An uninvited guest is worse than a Turk. ~ Bulgarian proverb.*
My mother was an excellent cook, although her culinary efforts when I was growing up were mostly focused on feeding nine people on an assistant professor's salary. She was pretty good at making things go just a little bit further when, as often happened, there were a few extra mouths waiting at the dinner table.
(It may have been the pool table my dad kept in the living room, or it may have been my four sports-mad brothers, but our home was a magnet for kids of all ages. When I was in college, I once conned a friend into baby-sitting for me on a weekend when my parents had left me in charge. I returned to a full house and a dazed-looking pal who asked me, "How many brothers and sisters do you have, exactly?")
This is one of my mother's more elastic dishes, recreated from memory, and it's also very good.
Keilbasa and Lentils
1/4 cup vegetable oil
1 onion, chopped
1 or 2 sticks celery, with leaves, chopped
1 or 2 carrots, chopped
1 clove garlic, mashed
1 bay leaf
1 package of keilbasa, sliced very thin so there's enough to go around
2 cups lentils, washed and picked over
1 can of diced tomatoes
6 cups of water
Salt to taste
Heat the oil and saute together the onion, celery and carrot until they begin to be fragrant. The celery and carrot are optional but add a nice flavor. Add the garlic, bay leaves, keilbasa, lentils, tomatoes and water. DO NOT ADD SALT YET.
Bring to a boil, turn it to low and let it simmer for 45 minutes or so. Check it after half an hour and add another cup of water if need be. You want to keep the water just above the lentils.
When the lentils are tender, remove the bay leaf, add salt to taste, and serve with bread and butter, a big pot of rice, and some kind of green vegetable. This will serve six amply.

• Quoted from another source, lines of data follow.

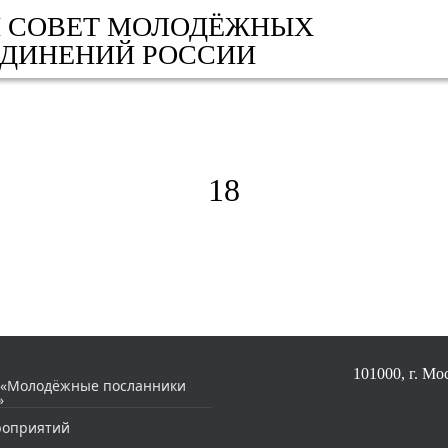
 СОВЕТ МОЛОДЁЖНЫХ
ЕДИНЕНИЙ РОССИИ
18
101000, г. Мос
 «Молодёжные посланники
»
роприятий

If Turks or a bunch of hockey players show up, add another cup of lentils, another can of tomatoes, and two more cups of water. Make a bigger pot of rice.
*I imagine the Turks have a similar saying about the Bulgars.
I grew up in a smaller family (5 total, I'm the oldest of 3 girls) and this dish was in heavy rotation growing up. Lentils are nutritious and inexpensive and who doesn't love kielbasa when you're a Dutch German family? I make this for the 2 of us in our house and I've made the leftovers into 'soup' by adding chicken stock and it also freezes well, as needed.
ReplyDeletewe ate it too, 7 kids in our house. sometimes it was beans and wieners. I have done the same, as we had 7 kids too. and it is good. Hubs family ate things like this too as they had 8 kids in theirs. Mothers of large families often had to get creative and for some reason with a large family it didn't matter if 1 or more showed up to eat.
ReplyDeleteLots of starches...noodles, rice, potatoes.
ReplyDeleteI think the only frugal meal my mother cooked that I hated was something called Irish spaghetti -- noodles in a meatless tomato-cheese sauce. I didn't like cheese when I was a kid.